Saturday, June 03, 2017

Sands of Time

(Google Maps)
Without a second thought, we've headed to Ocean Beach after workdays and on weekends. Driving the eight miles from the Financial District to the Cliff House takes one hour by bus and half an hour by car.

It's hard to comprehend that 134 years ago "thousands" of San Franciscans had never seen the Pacific Ocean : [bold added]
During the city’s first three decades, its western edge was difficult and expensive to get to. An 1863 toll road, Point Lobos Avenue, ran from Bush and Presidio to the Cliff House, but using it required owning or renting a horse and carriage, and its round-trip fare of $1 was beyond the means of most people. A decade later, paved roads to the beach were opened in the new Golden Gate Park, but the Park Commission did not allow commercial lines to use them.
Leland Stanford and fellow "plutocrats" who ran the Southern Pacific built a rail line to the beach in advance of securing approvals, and
On Sunday, Dec. 9, 1883, more San Franciscans were at the beach than ever before in the city’s history.
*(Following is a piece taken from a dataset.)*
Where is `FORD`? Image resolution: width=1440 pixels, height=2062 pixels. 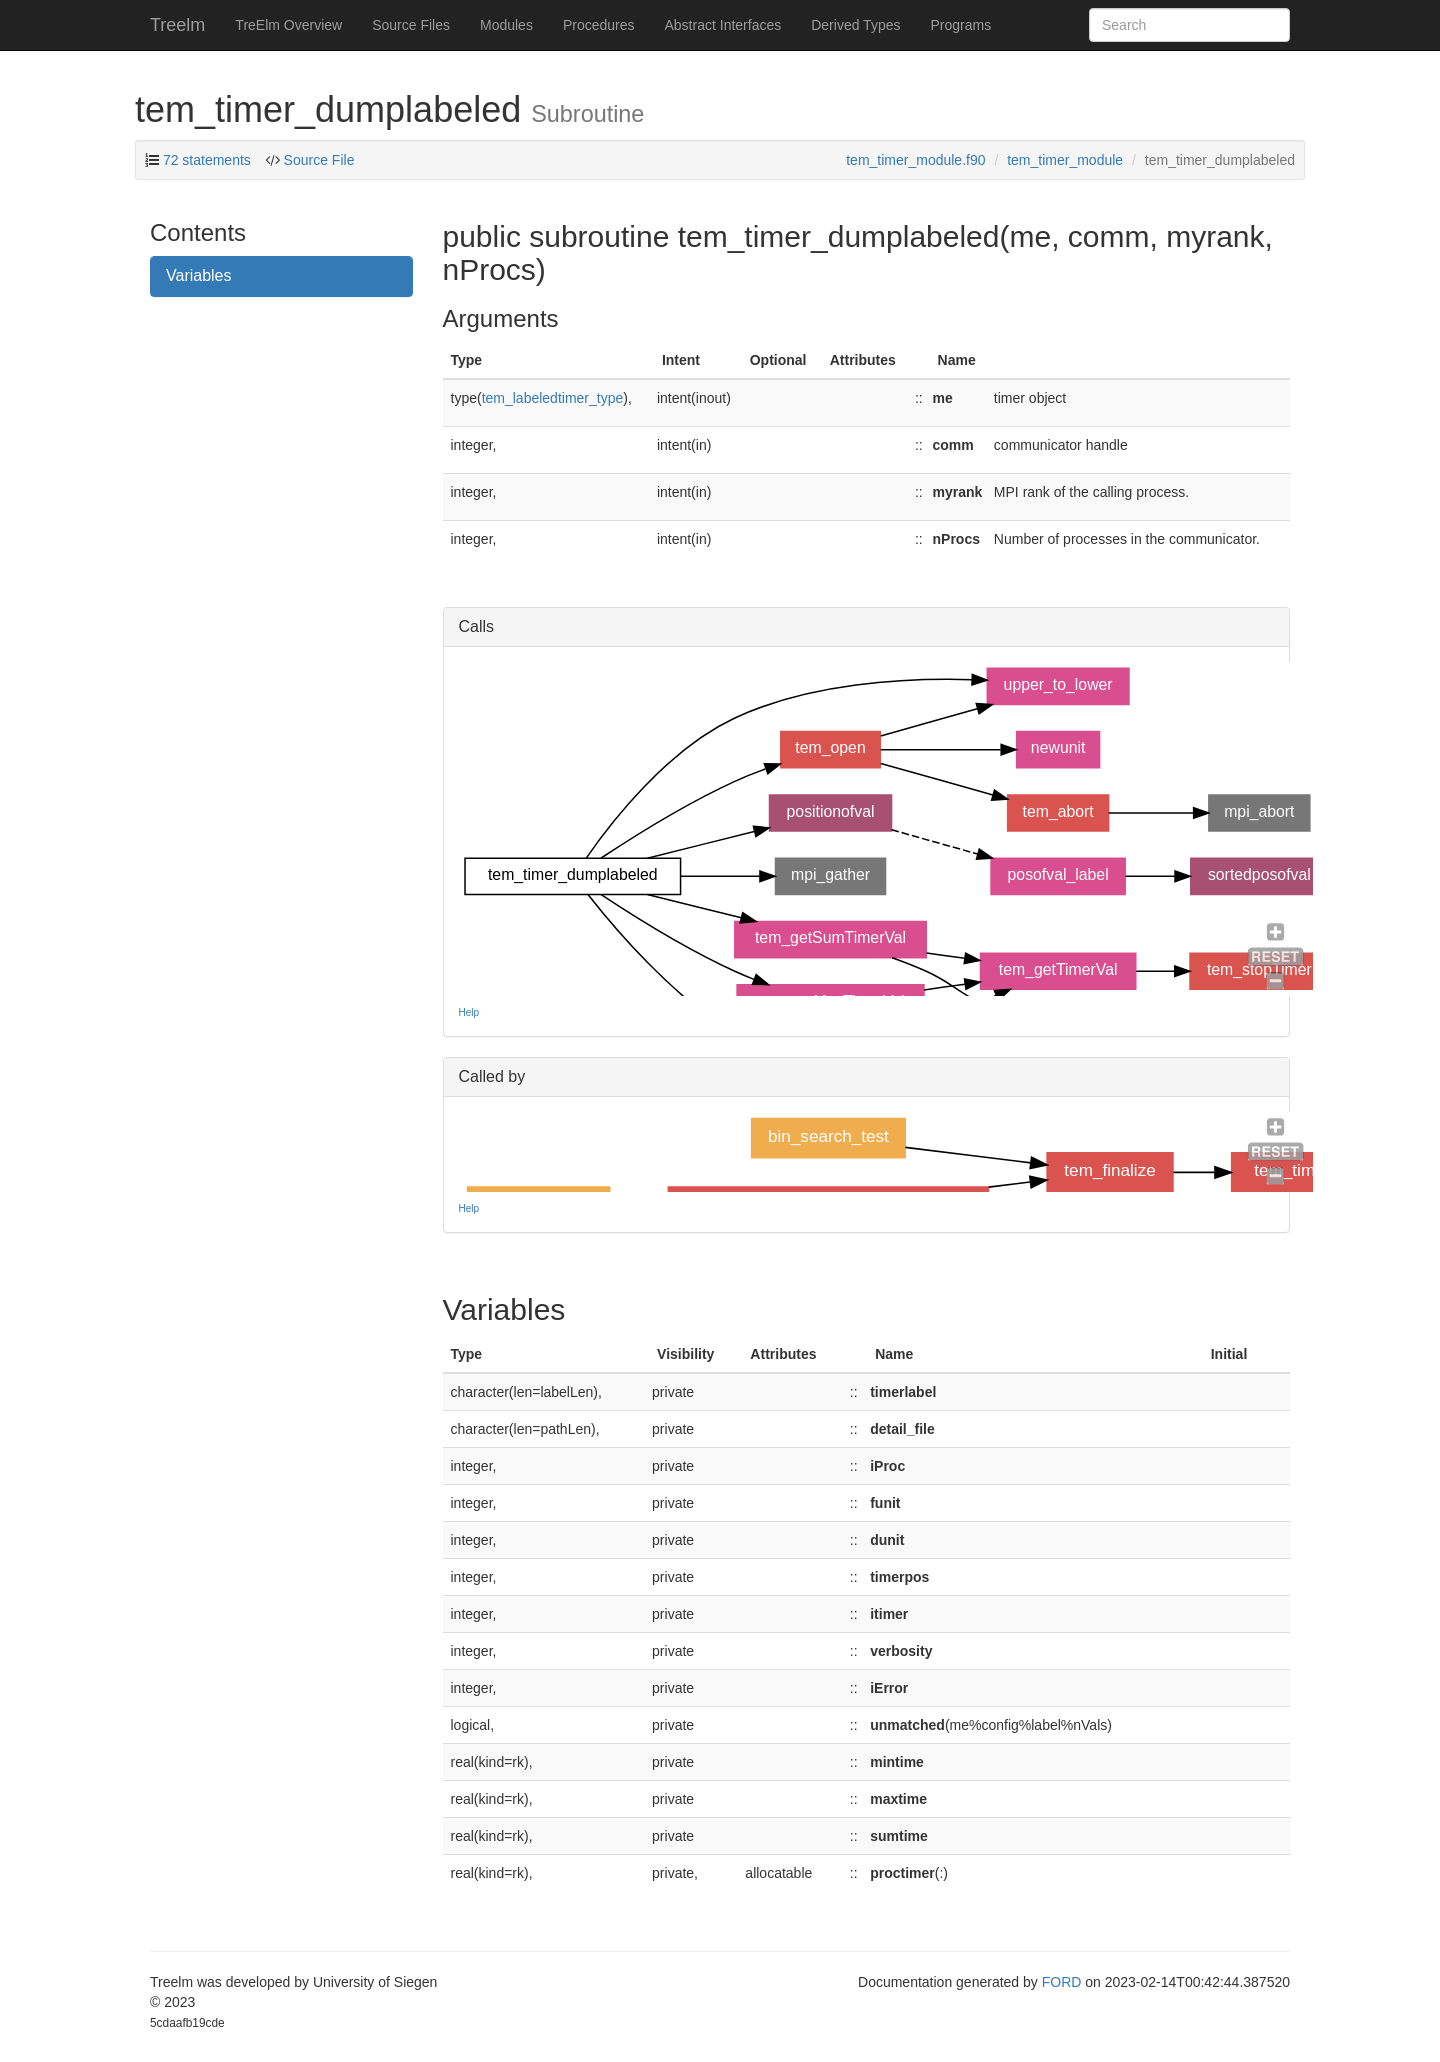 FORD is located at coordinates (1062, 1982).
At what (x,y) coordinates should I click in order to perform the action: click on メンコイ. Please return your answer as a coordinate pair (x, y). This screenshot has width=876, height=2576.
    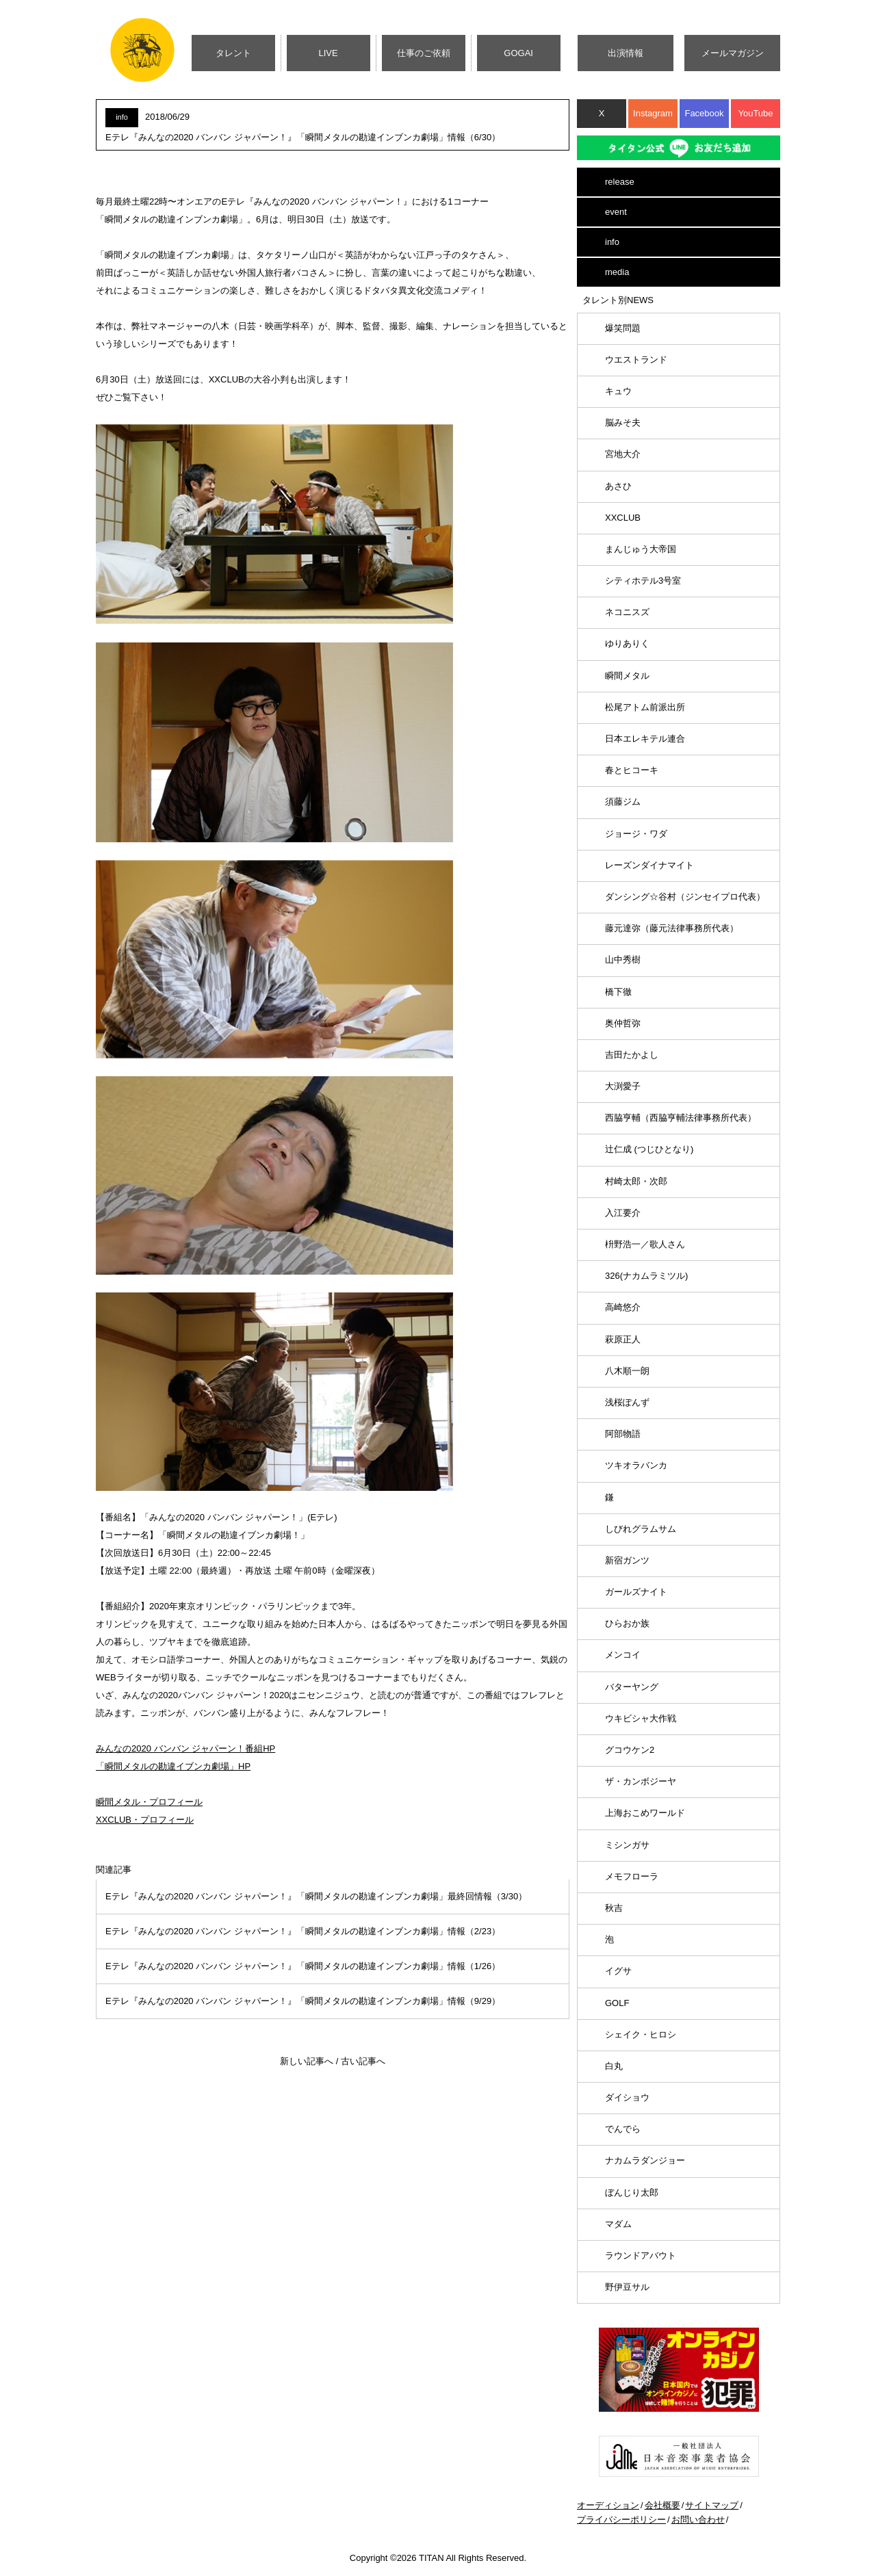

A reported 18,000 people filled the northern end of Ocean Beach, packed the Cliff House and spilled south toward Golden Gate Park.

“Along the Ocean Beach a sight was presented such as has not been seen before by those who for years had made almost daily trips to the beach in hack or buggy,” the Daily Alta California reported. “In spite of the cold wind the Cliff House end of the beach was literally thronged with people. Children, playing in the sand, looked at the ocean for the first time in their lives.
The round-trip fare was 20 cents, the equivalent of $16 today, and was gladly paid by thousands of San Franciscans.

Please note, language mavens, that even in the 19th century, literally did not necessarily mean "exactly true."